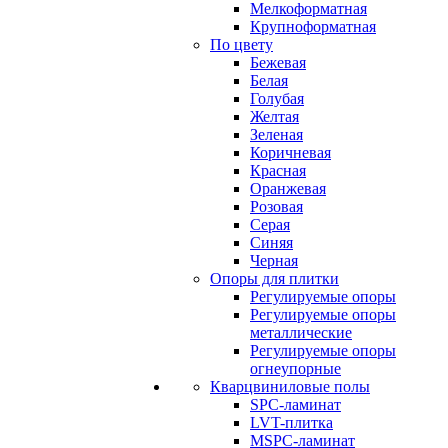
Мелкоформатная
Крупноформатная
По цвету
Бежевая
Белая
Голубая
Желтая
Зеленая
Коричневая
Красная
Оранжевая
Розовая
Серая
Синяя
Черная
Опоры для плитки
Регулируемые опоры
Регулируемые опоры
металлические
Регулируемые опоры
огнеупорные
Кварцвиниловые полы
SPC-ламинат
LVT-плитка
MSPC-ламинат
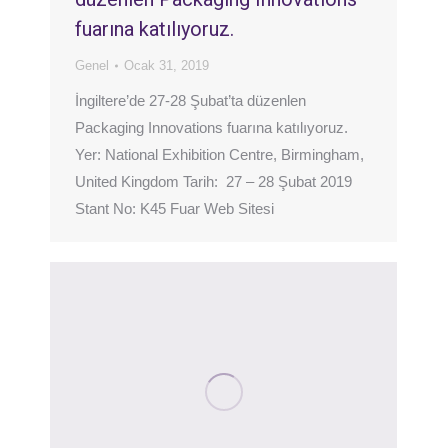
fuarına katılıyoruz.
Genel
Ocak 31, 2019
İngiltere’de 27-28 Şubat’ta düzenlen
Packaging Innovations fuarına katılıyoruz.
Yer: National Exhibition Centre, Birmingham,
United Kingdom Tarih: 27 – 28 Şubat 2019
Stant No: K45 Fuar Web Sitesi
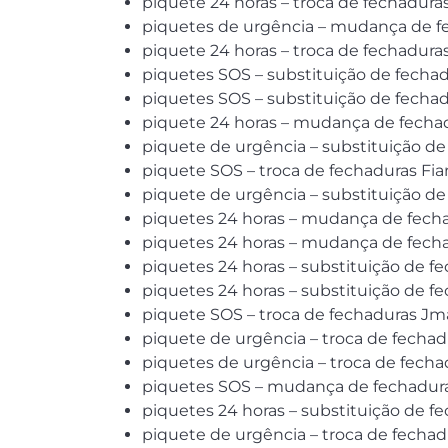
piquete 24 horas – troca de fechadura
piquetes de urgência – mudança de fe
piquete 24 horas – troca de fechadur
piquetes SOS – substituição de fecha
piquetes SOS – substituição de fechad
piquete 24 horas – mudança de fechad
piquete de urgência – substituição de
piquete SOS – troca de fechaduras Fi
piquete de urgência – substituição de
piquetes 24 horas – mudança de fecha
piquetes 24 horas – mudança de fecha
piquetes 24 horas – substituição de f
piquetes 24 horas – substituição de fe
piquete SOS – troca de fechaduras Jm
piquete de urgência – troca de fechad
piquetes de urgência – troca de fecha
piquetes SOS – mudança de fechadura
piquetes 24 horas – substituição de f
piquete de urgência – troca de fechad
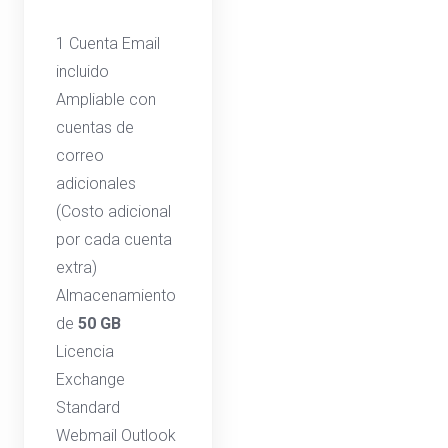
1 Cuenta Email
incluido
Ampliable con
cuentas de
correo
adicionales
(Costo adicional
por cada cuenta
extra)
Almacenamiento
de
50 GB
Licencia
Exchange
Standard
Webmail Outlook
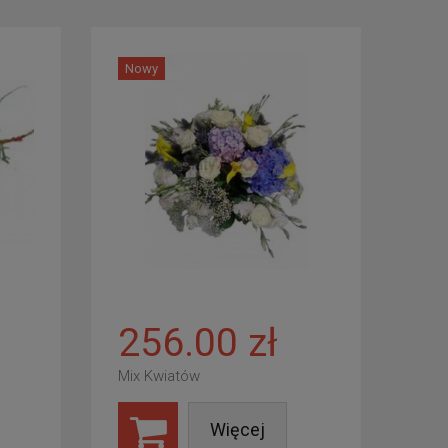
Nowy
256.00 zł
Mix Kwiatów
Więcej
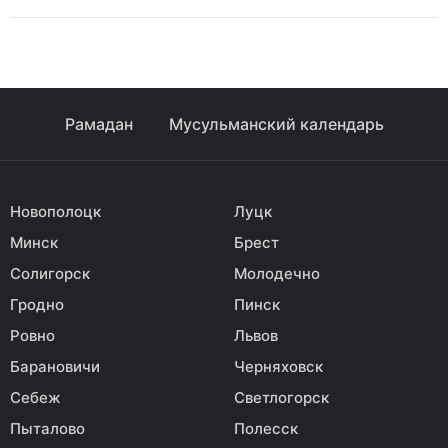
Рамадан
Мусульманский календарь
Новополоцк
Луцк
Минск
Брест
Солигорск
Молодечно
Гродно
Пинск
Ровно
Львов
Барановичи
Черняховск
Себеж
Светлогорск
Пыталово
Полесск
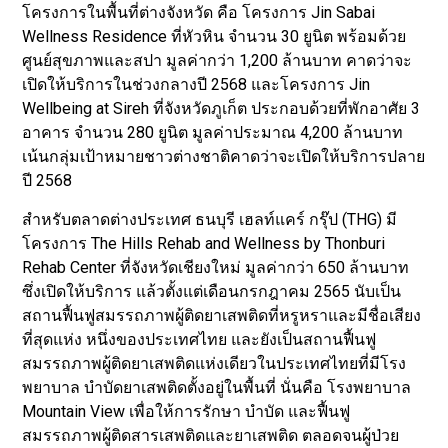
โครงการในพื้นที่ต่างจังหวัด คือ โครงการ Jin Sabai
Wellness Residence ที่หัวหิน จำนวน 30 ยูนิต พร้อมด้วย
ศูนย์สุขภาพและสปา มูลค่ากว่า 1,200 ล้านบาท คาดว่าจะ
เปิดให้บริการในช่วงกลางปี 2568 และโครงการ Jin
Wellbeing at Sireh ที่จังหวัดภูเก็ต ประกอบด้วยที่พักอาศัย 3
อาคาร จำนวน 280 ยูนิต มูลค่าประมาณ 4,200 ล้านบาท
เน้นกลุ่มเป้าหมายชาวต่างชาติคาดว่าจะเปิดให้บริการปลาย
ปี 2568
สำหรับตลาดต่างประเทศ ธนบุรี เฮลท์แคร์ กรุ๊ป (THG) มี
โครงการ The Hills Rehab and Wellness by Thonburi
Rehab Center ที่จังหวัดเชียงใหม่ มูลค่ากว่า 650 ล้านบาท
ซึ่งเปิดให้บริการ แล้วตั้งแต่เดือนกรกฎาคม 2565 นับเป็น
สถานฟื้นฟูสมรรถภาพผู้ติดยาเสพติดที่หรูหราและมีชื่อเสียง
ที่สุดแห่ง หนึ่งของประเทศไทย และยังเป็นสถานฟื้นฟู
สมรรถภาพผู้ติดยาเสพติดแห่งเดียวในประเทศไทยที่มีโรง
พยาบาล บำบัดยาเสพติดตั้งอยู่ในพื้นที่ นั่นคือ โรงพยาบาล
Mountain View เพื่อให้การรักษา บำบัด และฟื้นฟู
สมรรถภาพผู้ติดสารเสพติดและยาเสพติด ตลอดจนผู้ป่วย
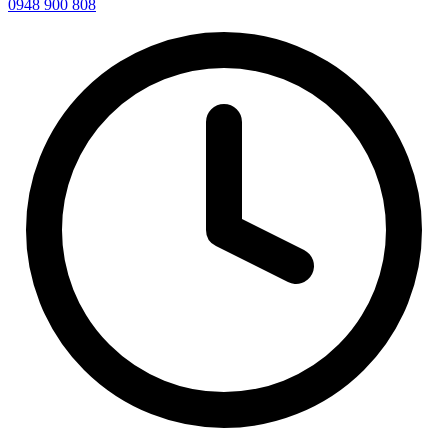
0948 900 808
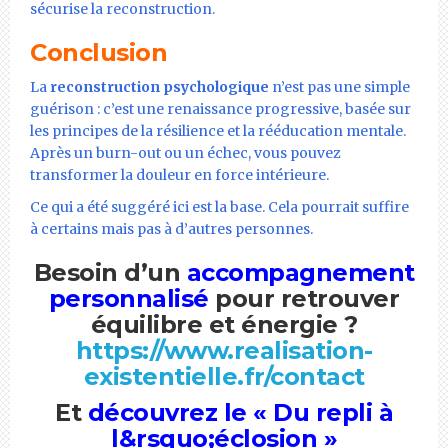
sécurise la reconstruction.
Conclusion
La
reconstruction psychologique
n’est pas une simple
guérison : c’est une renaissance progressive, basée sur
les principes de la résilience et la rééducation mentale.
Après un burn-out ou un échec, vous pouvez
transformer la douleur en force intérieure.
Ce qui a été suggéré ici est la base. Cela pourrait suffire
à certains mais pas à d’autres personnes.
Besoin d’un
accompagnement
personnalisé
pour retrouver
équilibre et énergie ?
https://www.realisation-
existentielle.fr/contact
Et
découvrez le
« Du repli à
l&rsquo;éclosion »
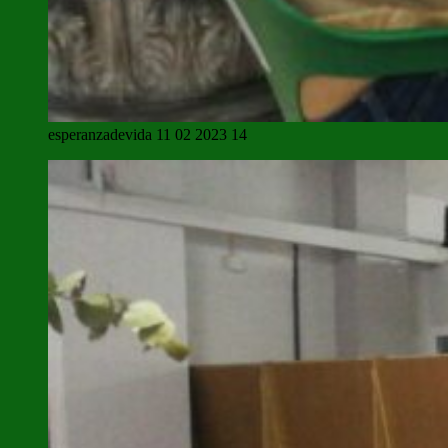
esperanzadevida 11 02 2023 14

### [Problem description]
Could the entries above be written out word for word, with no pictures?

### [Exercise output]
Мелкоформатная
Крупноформатная
По цвету
Бежевая
Белая
Голубая
Желтая
Зеленая
Коричневая
Красная
Оранжевая
Розовая
Серая
Синяя
Черная
Опоры для плитки
Регулируемые опоры
Регулируемые опоры
металлические
Регулируемые опоры
огнеупорные
Кварцвиниловые полы
SPC-ламинат
LVT-плитка
MSPC-ламинат
fuarına katılıyoruz.
Genel
Ocak 31, 2019
İngiltere’de 27-28 Şubat’ta düzenlen
Packaging Innovations fuarına katılıyoruz.
Yer: National Exhibition Centre, Birmingham,
United Kingdom Tarih: 27 – 28 Şubat 2019
Stant No: K45 Fuar Web Sitesi
piquete 24 horas – troca de fechadura
piquetes de urgência – mudança de fe
piquete 24 horas – troca de fechadur
piquetes SOS – substituição de fecha
piquetes SOS – substituição de fechad
piquete 24 horas – mudança de fechad
piquete de urgência – substituição de
piquete SOS – troca de fechaduras Fi
piquete de urgência – substituição de
piquetes 24 horas – mudança de fecha
piquetes 24 horas – mudança de fecha
piquetes 24 horas – substituição de f
piquetes 24 horas – substituição de fe
piquete SOS – troca de fechaduras Jm
piquete de urgência – troca de fechad
piquetes de urgência – troca de fecha
piquetes SOS – mudança de fechadura
piquetes 24 horas – substituição de f
piquete de urgência – troca de fechad
1 Cuenta Email
incluido
Ampliable con
cuentas de
correo
adicionales
(Costo adicional
por cada cuenta
extra)
Almacenamiento
de
50 GB
Licencia
Exchange
Standard
Webmail Outlook
Nowy
256.00 zł
Mix Kwiatów
Więcej
Рамадан
Мусульманский календарь
Новополоцк
Луцк
Минск
Брест
Солигорск
Молодечно
Гродно
Пинск
Ровно
Львов
Барановичи
Черняховск
Себеж
Светлогорск
Пыталово
Полесск
โครงการในพื้นที่ต่างจังหวัด คือ โครงการ Jin Sabai
Wellness Residence ที่หัวหิน จำนวน 30 ยูนิต พร้อมด้วย
ศูนย์สุขภาพและสปา มูลค่ากว่า 1,200 ล้านบาท คาดว่าจะ
เปิดให้บริการในช่วงกลางปี 2568 และโครงการ Jin
Wellbeing at Sireh ที่จังหวัดภูเก็ต ประกอบด้วยที่พักอาศัย 3
อาคาร จำนวน 280 ยูนิต มูลค่าประมาณ 4,200 ล้านบาท
เน้นกลุ่มเป้าหมายชาวต่างชาติคาดว่าจะเปิดให้บริการปลาย
ปี 2568
สำหรับตลาดต่างประเทศ ธนบุรี เฮลท์แคร์ กรุ๊ป (THG) มี
โครงการ The Hills Rehab and Wellness by Thonburi
Rehab Center ที่จังหวัดเชียงใหม่ มูลค่ากว่า 650 ล้านบาท
ซึ่งเปิดให้บริการ แล้วตั้งแต่เดือนกรกฎาคม 2565 นับเป็น
สถานฟื้นฟูสมรรถภาพผู้ติดยาเสพติดที่หรูหราและมีชื่อเสียง
ที่สุดแห่ง หนึ่งของประเทศไทย และยังเป็นสถานฟื้นฟู
สมรรถภาพผู้ติดยาเสพติดแห่งเดียวในประเทศไทยที่มีโรง
พยาบาล บำบัดยาเสพติดตั้งอยู่ในพื้นที่ นั่นคือ โรงพยาบาล
Mountain View เพื่อให้การรักษา บำบัด และฟื้นฟู
สมรรถภาพผู้ติดสารเสพติดและยาเสพติด ตลอดจนผู้ป่วย
0948 900 808
sécurise la reconstruction.
Conclusion
La
reconstruction psychologique
n’est pas une simple
guérison : c’est une renaissance progressive, basée sur
les principes de la résilience et la rééducation mentale.
Après un burn-out ou un échec, vous pouvez
transformer la douleur en force intérieure.
Ce qui a été suggéré ici est la base. Cela pourrait suffire
à certains mais pas à d’autres personnes.
Besoin d’un
accompagnement
personnalisé
pour retrouver
équilibre et énergie ?
https://www.realisation-
existentielle.fr/contact
Et
découvrez le
« Du repli à
l&rsquo;éclosion »
esperanzadevida 11 02 2023 14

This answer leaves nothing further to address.